- **To do**:
Nothing but the lines from the one containing "け！アンパンマン るんるんあそ" through the final line of the data should be repeated, and each must be exact.

- **Dataset records**:
▼▼▼
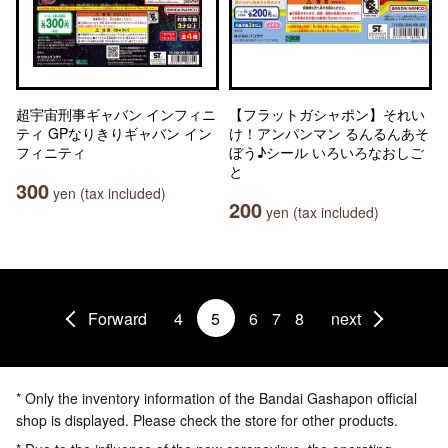
超宇宙刑事ギャバン インフィニ
【フラットガシャポン】それい
ティ GPなりきりギャバン イン
け！アンパンマン るんるんあそ
フィニティ
ぼう♪シール いろいろなおしご
と
300
yen (tax included)
200
yen (tax included)
Forward
4
5
6
7
8
next
* Only the inventory information of the Bandai Gashapon official
shop is displayed. Please check the store for other products.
▲▲▲
- **Response area**:
け！アンパンマン るんるんあそ
フィニティ
ぼう♪シール いろいろなおしご
と
300
yen (tax included)
200
yen (tax included)
Forward
4
5
6
7
8
next
* Only the inventory information of the Bandai Gashapon official
shop is displayed. Please check the store for other products.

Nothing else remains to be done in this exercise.